- Given records -
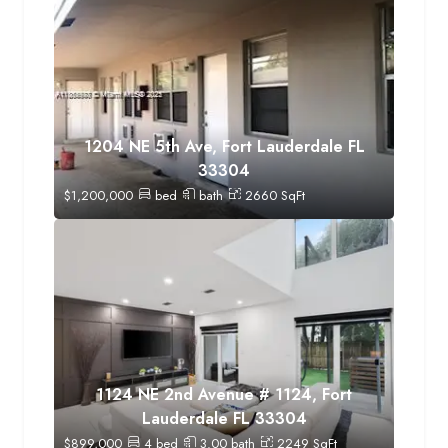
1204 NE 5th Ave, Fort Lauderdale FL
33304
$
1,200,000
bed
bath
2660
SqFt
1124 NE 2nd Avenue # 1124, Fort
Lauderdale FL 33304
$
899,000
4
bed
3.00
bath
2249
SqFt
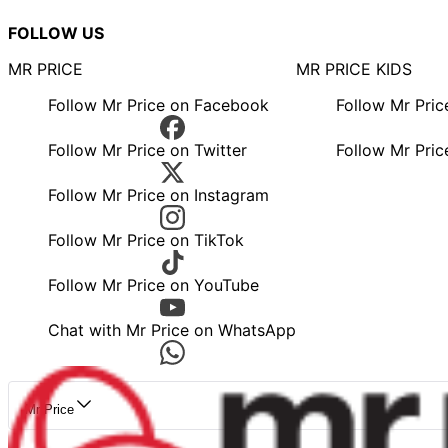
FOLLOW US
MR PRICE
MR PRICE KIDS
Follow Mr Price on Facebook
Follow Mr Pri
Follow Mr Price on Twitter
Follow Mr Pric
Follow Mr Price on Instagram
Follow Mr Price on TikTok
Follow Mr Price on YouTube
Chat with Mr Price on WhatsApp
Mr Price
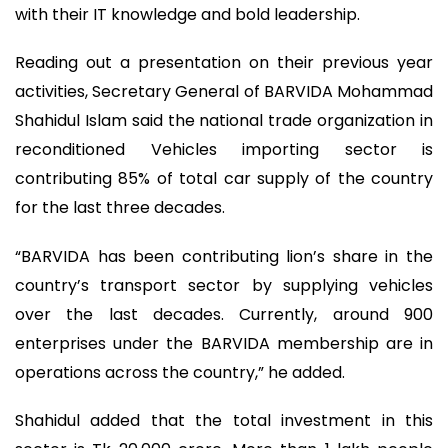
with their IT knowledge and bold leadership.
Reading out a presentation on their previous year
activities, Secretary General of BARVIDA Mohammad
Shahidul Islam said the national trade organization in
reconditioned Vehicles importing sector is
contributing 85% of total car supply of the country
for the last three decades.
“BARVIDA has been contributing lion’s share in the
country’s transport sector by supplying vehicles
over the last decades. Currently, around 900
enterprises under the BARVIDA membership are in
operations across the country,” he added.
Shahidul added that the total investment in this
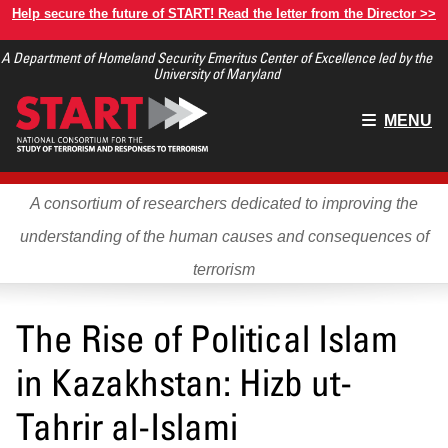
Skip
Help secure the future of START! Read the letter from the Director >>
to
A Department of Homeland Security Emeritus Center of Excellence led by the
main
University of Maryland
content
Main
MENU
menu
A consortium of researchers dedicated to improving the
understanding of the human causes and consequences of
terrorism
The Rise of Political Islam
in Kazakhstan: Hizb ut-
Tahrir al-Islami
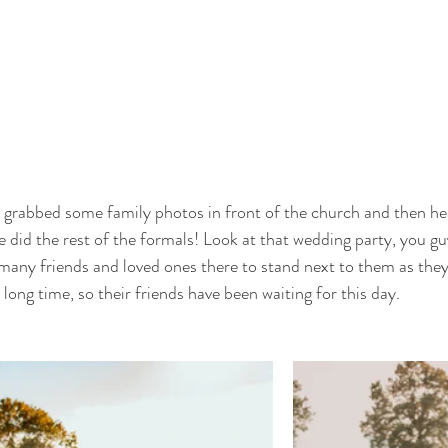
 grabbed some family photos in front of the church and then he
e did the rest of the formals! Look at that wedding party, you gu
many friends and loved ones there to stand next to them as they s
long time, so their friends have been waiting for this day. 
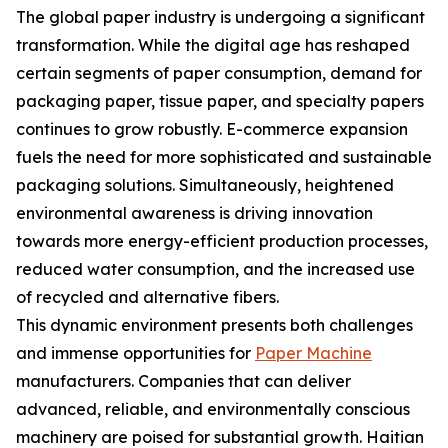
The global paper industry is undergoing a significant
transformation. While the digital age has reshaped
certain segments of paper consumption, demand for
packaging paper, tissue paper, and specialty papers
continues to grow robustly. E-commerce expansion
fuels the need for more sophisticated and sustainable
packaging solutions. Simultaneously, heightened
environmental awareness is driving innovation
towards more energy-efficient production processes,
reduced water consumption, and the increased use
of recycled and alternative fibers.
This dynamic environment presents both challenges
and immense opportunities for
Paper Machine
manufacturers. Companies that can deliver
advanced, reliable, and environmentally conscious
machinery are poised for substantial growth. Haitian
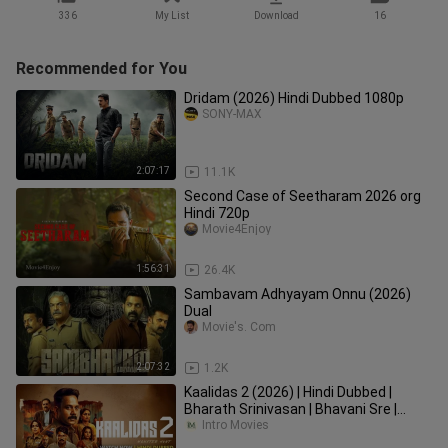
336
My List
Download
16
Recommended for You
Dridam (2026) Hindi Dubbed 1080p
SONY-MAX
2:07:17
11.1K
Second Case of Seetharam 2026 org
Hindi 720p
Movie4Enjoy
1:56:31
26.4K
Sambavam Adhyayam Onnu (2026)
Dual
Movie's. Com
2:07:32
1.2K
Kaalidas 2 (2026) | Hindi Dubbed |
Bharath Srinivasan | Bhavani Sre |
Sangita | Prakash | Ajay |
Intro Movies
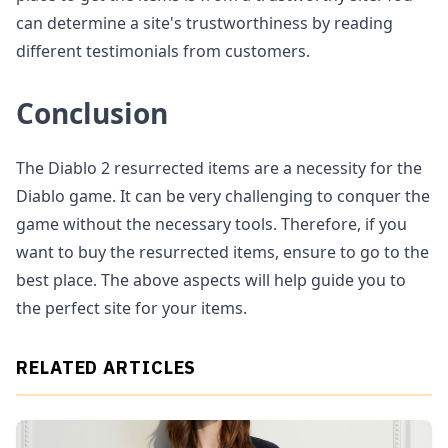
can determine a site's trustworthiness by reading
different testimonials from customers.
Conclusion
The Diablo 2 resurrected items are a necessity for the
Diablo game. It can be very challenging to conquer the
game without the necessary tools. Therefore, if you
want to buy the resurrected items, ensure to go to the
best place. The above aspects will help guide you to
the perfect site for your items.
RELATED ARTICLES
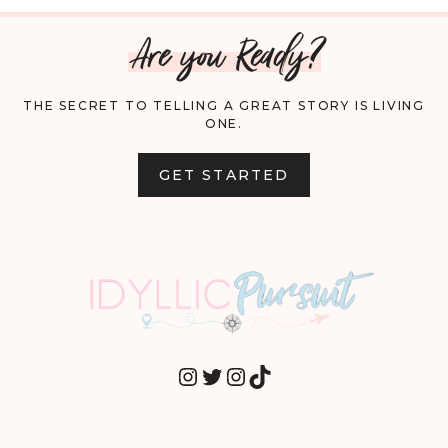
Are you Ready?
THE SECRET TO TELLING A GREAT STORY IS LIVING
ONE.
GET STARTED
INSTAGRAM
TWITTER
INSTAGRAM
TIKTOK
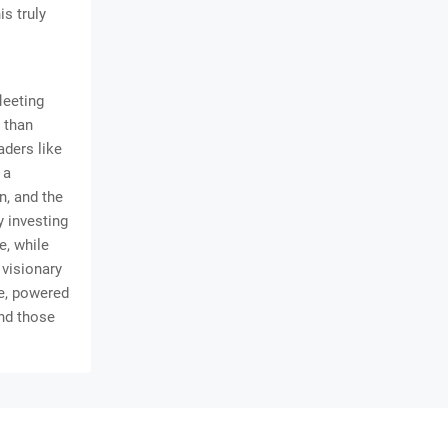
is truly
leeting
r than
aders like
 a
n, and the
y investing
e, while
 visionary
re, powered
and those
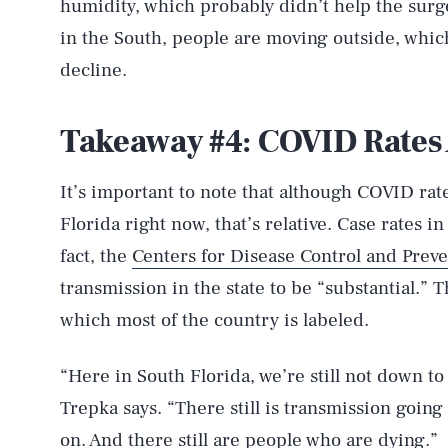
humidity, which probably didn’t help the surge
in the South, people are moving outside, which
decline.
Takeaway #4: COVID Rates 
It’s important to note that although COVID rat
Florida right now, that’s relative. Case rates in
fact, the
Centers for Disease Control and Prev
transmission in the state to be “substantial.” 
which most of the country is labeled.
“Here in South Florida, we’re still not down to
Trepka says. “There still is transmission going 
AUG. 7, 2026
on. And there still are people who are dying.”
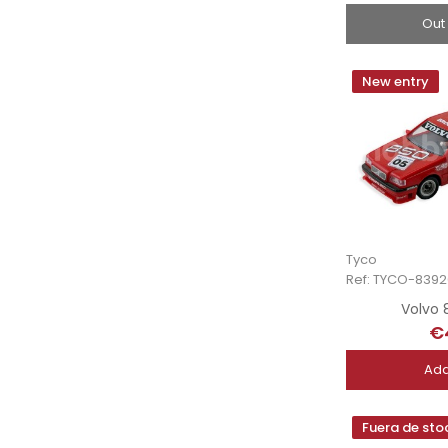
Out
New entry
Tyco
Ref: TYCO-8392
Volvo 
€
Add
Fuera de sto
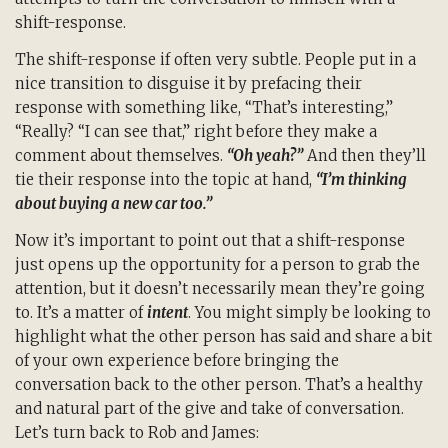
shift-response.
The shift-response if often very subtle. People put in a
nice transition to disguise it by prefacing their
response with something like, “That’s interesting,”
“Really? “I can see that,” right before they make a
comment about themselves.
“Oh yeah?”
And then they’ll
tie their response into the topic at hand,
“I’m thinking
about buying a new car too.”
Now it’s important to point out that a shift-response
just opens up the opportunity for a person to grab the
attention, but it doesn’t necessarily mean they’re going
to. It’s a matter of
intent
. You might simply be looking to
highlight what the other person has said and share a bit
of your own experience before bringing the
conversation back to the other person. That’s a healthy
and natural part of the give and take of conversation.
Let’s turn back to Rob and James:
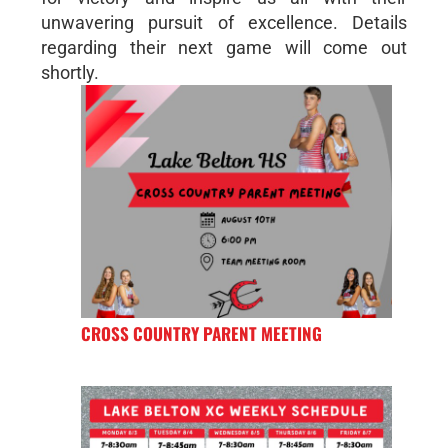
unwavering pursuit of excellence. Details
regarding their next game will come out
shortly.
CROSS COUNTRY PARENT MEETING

- Problem description -
Output the complete listing exactly. Pictures stay out.

- Exercise result -
1204 NE 5th Ave, Fort Lauderdale FL
33304
$
1,200,000
bed
bath
2660
SqFt
1124 NE 2nd Avenue # 1124, Fort
Lauderdale FL 33304
$
899,000
4
bed
3.00
bath
2249
SqFt
FOLLOW US
MR PRICE
MR PRICE KIDS
Follow Mr Price on Facebook
Follow Mr Pri
Follow Mr Price on Twitter
Follow Mr Pric
Follow Mr Price on Instagram
Follow Mr Price on TikTok
Follow Mr Price on YouTube
Chat with Mr Price on WhatsApp
Mr Price
with their IT knowledge and bold leadership.
Reading out a presentation on their previous year
activities, Secretary General of BARVIDA Mohammad
Shahidul Islam said the national trade organization in
reconditioned Vehicles importing sector is
contributing 85% of total car supply of the country
for the last three decades.
“BARVIDA has been contributing lion’s share in the
country’s transport sector by supplying vehicles
over the last decades. Currently, around 900
enterprises under the BARVIDA membership are in
operations across the country,” he added.
Shahidul added that the total investment in this
Skip
Help secure the future of START! Read the letter from the Director >>
to
A Department of Homeland Security Emeritus Center of Excellence led by the
main
University of Maryland
content
Main
MENU
menu
A consortium of researchers dedicated to improving the
understanding of the human causes and consequences of
terrorism
The Rise of Political Islam
in Kazakhstan: Hizb ut-
Tahrir al-Islami
 grabbed some family photos in front of the church and then he
e did the rest of the formals! Look at that wedding party, you gu
many friends and loved ones there to stand next to them as they s
long time, so their friends have been waiting for this day. 
The global paper industry is undergoing a significant
transformation. While the digital age has reshaped
certain segments of paper consumption, demand for
packaging paper, tissue paper, and specialty papers
continues to grow robustly. E-commerce expansion
fuels the need for more sophisticated and sustainable
packaging solutions. Simultaneously, heightened
environmental awareness is driving innovation
towards more energy-efficient production processes,
reduced water consumption, and the increased use
of recycled and alternative fibers.
This dynamic environment presents both challenges
and immense opportunities for
Paper Machine
manufacturers. Companies that can deliver
advanced, reliable, and environmentally conscious
machinery are poised for substantial growth. Haitian
336
My List
Download
16
Recommended for You
Dridam (2026) Hindi Dubbed 1080p
SONY-MAX
2:07:17
11.1K
Second Case of Seetharam 2026 org
Hindi 720p
Movie4Enjoy
1:56:31
26.4K
Sambavam Adhyayam Onnu (2026)
Dual
Movie's. Com
2:07:32
1.2K
Kaalidas 2 (2026) | Hindi Dubbed |
Bharath Srinivasan | Bhavani Sre |
Sangita | Prakash | Ajay |
Intro Movies
can determine a site's trustworthiness by reading
different testimonials from customers.
Conclusion
The Diablo 2 resurrected items are a necessity for the
Diablo game. It can be very challenging to conquer the
game without the necessary tools. Therefore, if you
want to buy the resurrected items, ensure to go to the
best place. The above aspects will help guide you to
the perfect site for your items.
RELATED ARTICLES
Are you Ready?
THE SECRET TO TELLING A GREAT STORY IS LIVING
ONE.
GET STARTED
INSTAGRAM
TWITTER
INSTAGRAM
TIKTOK
is truly
leeting
r than
aders like
 a
n, and the
y investing
e, while
 visionary
re, powered
and those
humidity, which probably didn’t help the surge
in the South, people are moving outside, which
decline.
Takeaway #4: COVID Rates 
It’s important to note that although COVID rat
Florida right now, that’s relative. Case rates in
fact, the
Centers for Disease Control and Prev
transmission in the state to be “substantial.” 
which most of the country is labeled.
“Here in South Florida, we’re still not down to
Trepka says. “There still is transmission going 
AUG. 7, 2026
on. And there still are people who are dying.”
Out
New entry
Tyco
Ref: TYCO-8392
Volvo 
€
Add
Fuera de sto
shift-response.
The shift-response if often very subtle. People put in a
nice transition to disguise it by prefacing their
response with something like, “That’s interesting,”
“Really? “I can see that,” right before they make a
comment about themselves.
“Oh yeah?”
And then they’ll
tie their response into the topic at hand,
“I’m thinking
about buying a new car too.”
Now it’s important to point out that a shift-response
just opens up the opportunity for a person to grab the
attention, but it doesn’t necessarily mean they’re going
to. It’s a matter of
intent
. You might simply be looking to
highlight what the other person has said and share a bit
of your own experience before bringing the
conversation back to the other person. That’s a healthy
and natural part of the give and take of conversation.
Let’s turn back to Rob and James:
unwavering pursuit of excellence. Details
regarding their next game will come out
shortly.
CROSS COUNTRY PARENT MEETING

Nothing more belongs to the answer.